Striking ruby-black kernels pop into flavorful white popcorn. Fun to grow!
The story of corn and people is a beautiful one of co-creation. Thousands of years ago, Indigenous people in modern day Central America worked side-by-side with a wild grass named Teosinte until it became what we know as maize, or corn. From there, it traveled north and south all over the Western hemisphere along trade routes, and hundreds of different indigenous groups adapted it for their unique place on earth, where it shaped their diets and cultures. For thousands of years, Native communities have cared for their maize despite colonizers trying to separate them from it in order to control them. Both the corn and the corn stewards have survived, and it is through the generosity of both of them that we have the gift of corn today.
Most recently, this corn was bred by Prairie Road Organic Farm in modern day North Dakota.

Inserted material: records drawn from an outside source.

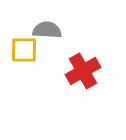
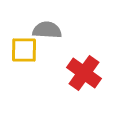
red cross: moved 1 px right, 2 px down; rotated 24 degrees counterclockwise
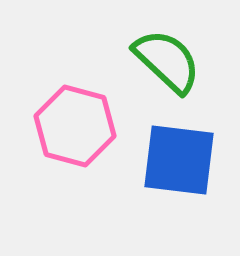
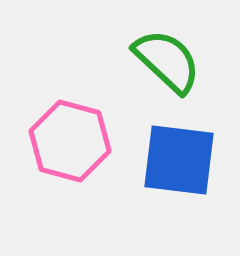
pink hexagon: moved 5 px left, 15 px down
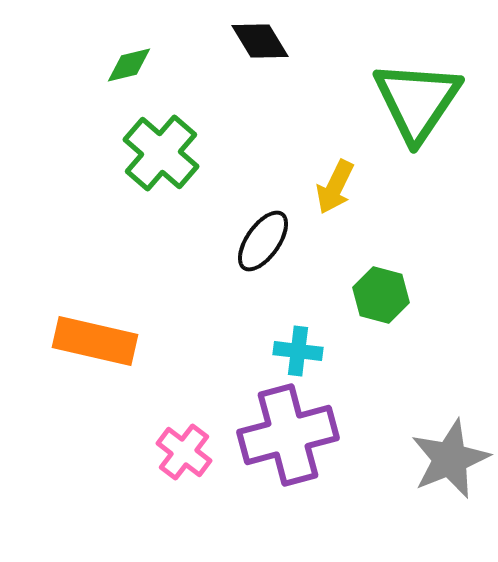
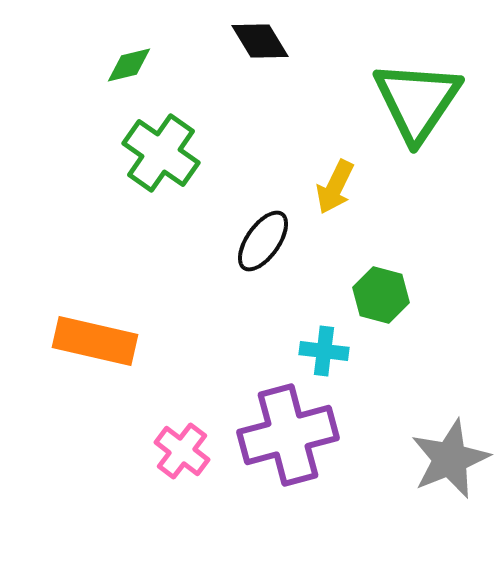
green cross: rotated 6 degrees counterclockwise
cyan cross: moved 26 px right
pink cross: moved 2 px left, 1 px up
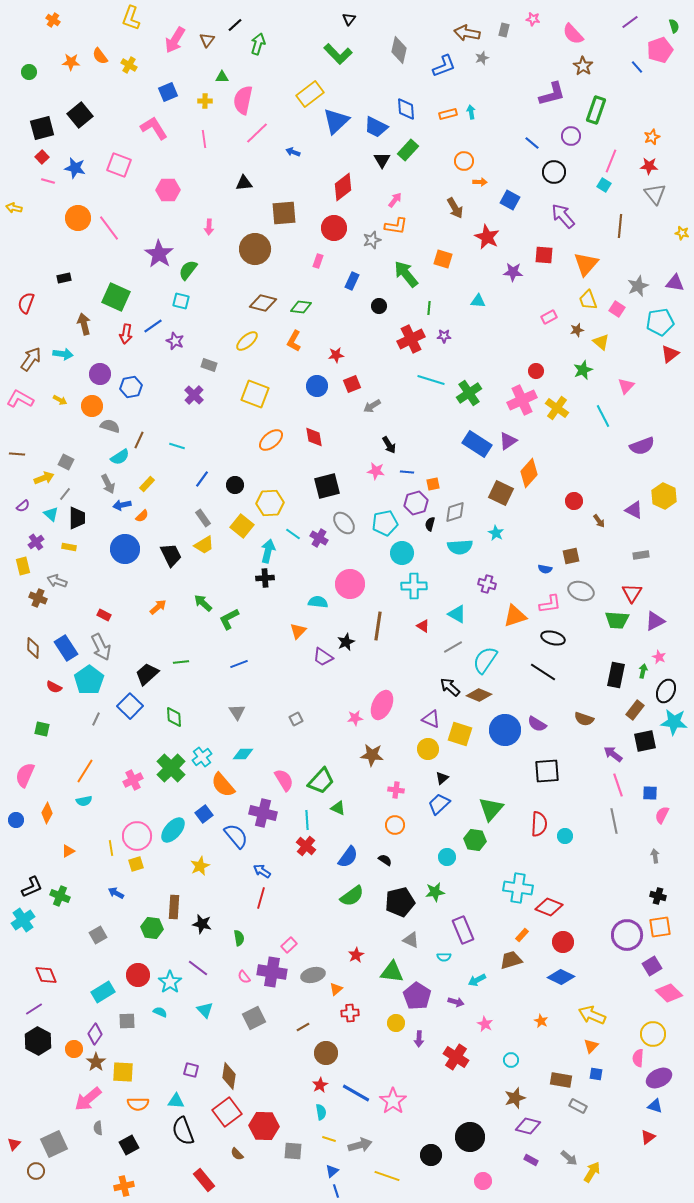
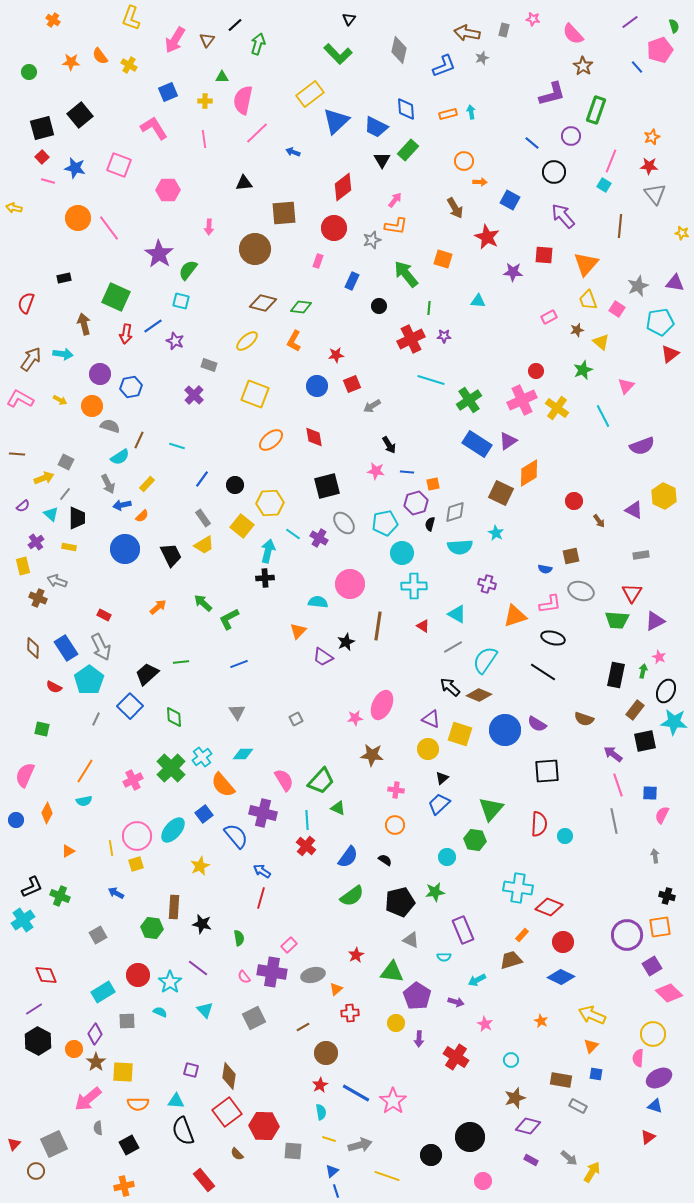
green cross at (469, 393): moved 7 px down
orange diamond at (529, 473): rotated 16 degrees clockwise
black cross at (658, 896): moved 9 px right
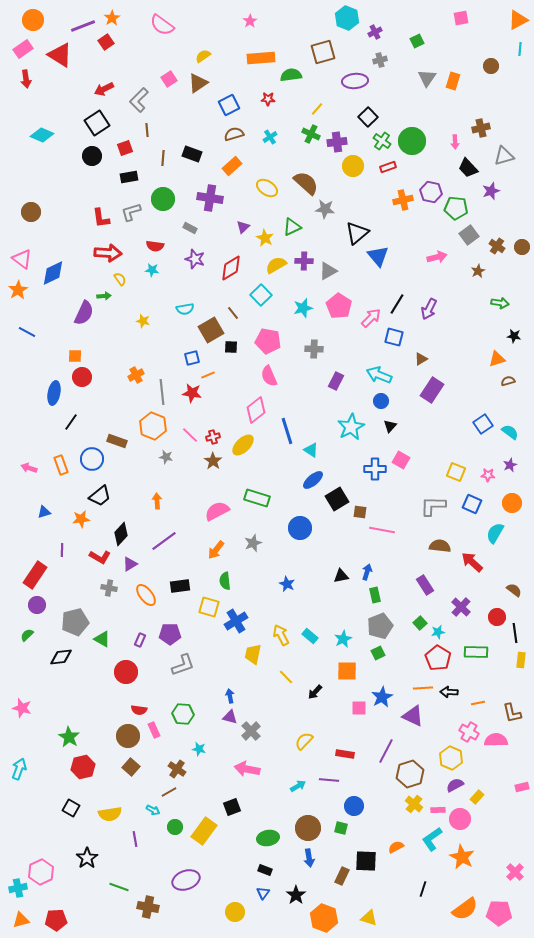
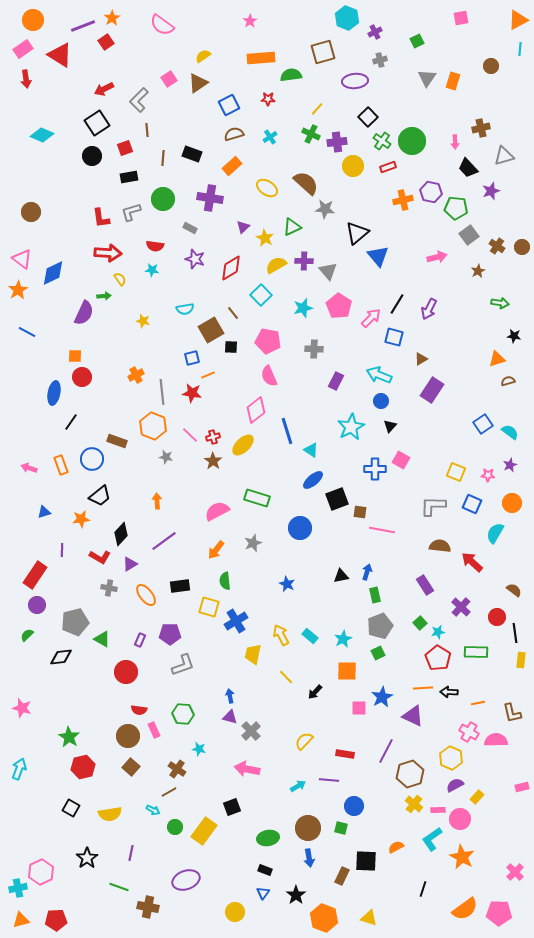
gray triangle at (328, 271): rotated 42 degrees counterclockwise
black square at (337, 499): rotated 10 degrees clockwise
purple line at (135, 839): moved 4 px left, 14 px down; rotated 21 degrees clockwise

It's a stunning, early-ripening popcorn with ruby-black kernels on tall, strong plants. Popcorn needs moisture to "pop", which is tough in our dry climate. Let it dry out almost entirely on the plant. After curing for a month, if it doesn't "pop", try putting kernels in a jar with a wet paper towel to rehydrate slightly. OP. 90-105 days.
Seeds grown by Earthly Delights Farm in Boise, Idaho and Ocho Farm in Buhl, Idaho.